**What to do**. Practice item. Set the material below down again exactly, with no pictures.

**Exercise materials**.
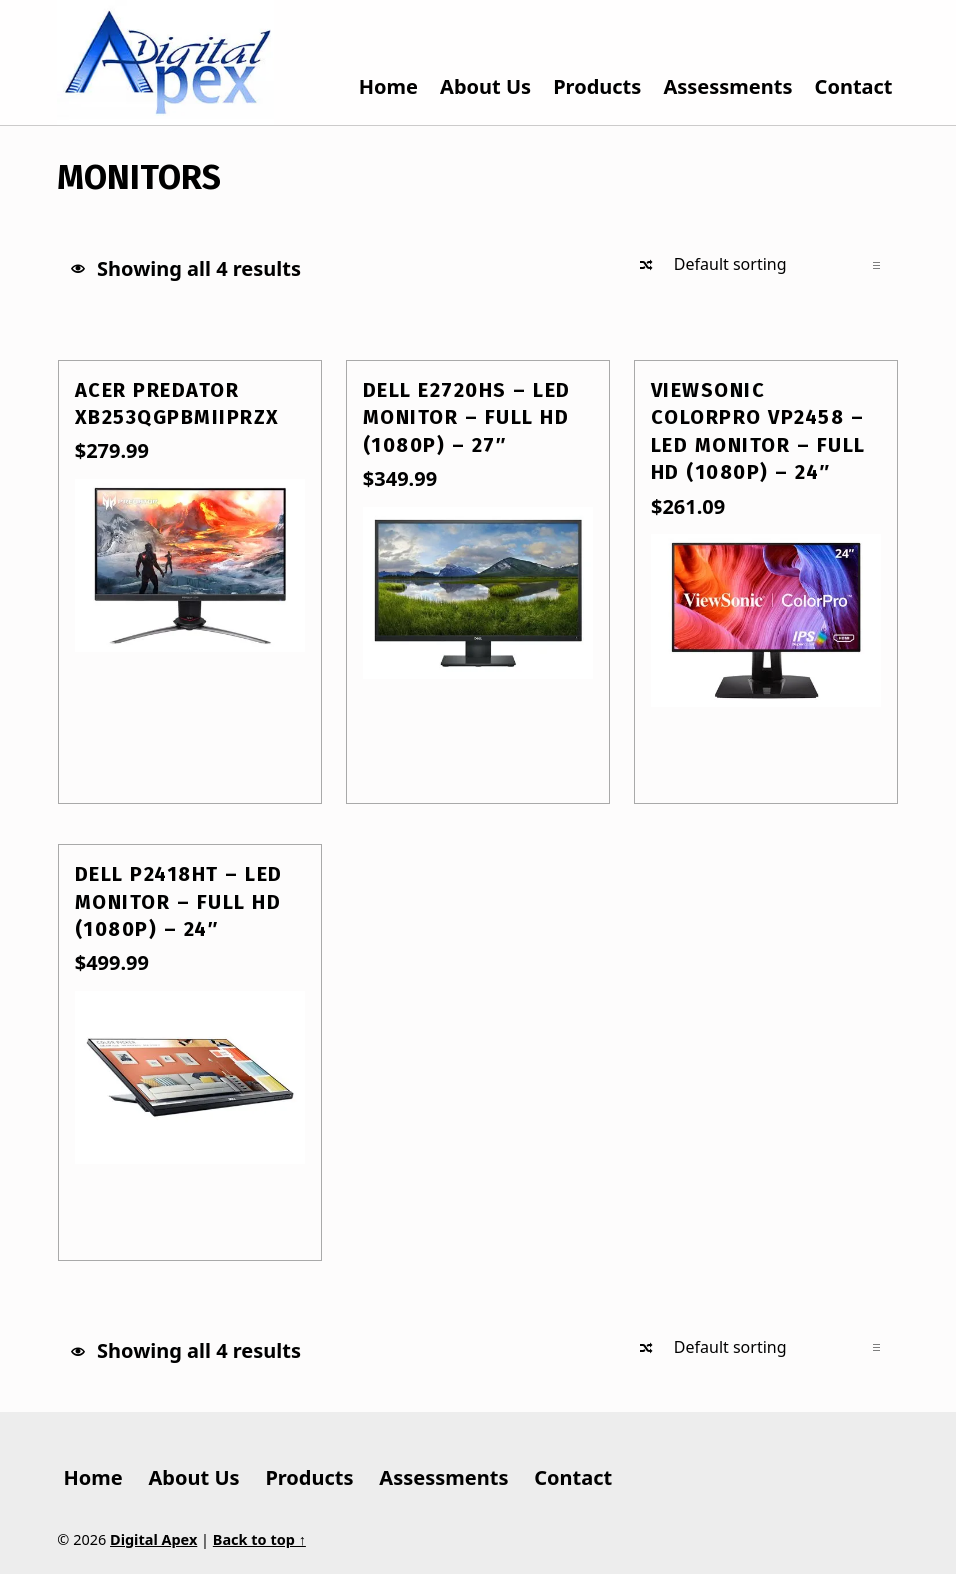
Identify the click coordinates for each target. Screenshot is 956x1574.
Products (597, 86)
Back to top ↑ (259, 1539)
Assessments (727, 86)
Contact (854, 86)
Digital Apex (153, 1539)
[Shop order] (776, 265)
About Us (485, 86)
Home (388, 86)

**Result below**.
Identify the click coordinates for each target. Screenshot is 956x1574.
Products (597, 86)
Back to top ↑ (259, 1539)
Assessments (727, 86)
Contact (854, 86)
Digital Apex (153, 1539)
[Shop order] (776, 265)
About Us (485, 86)
Home (388, 86)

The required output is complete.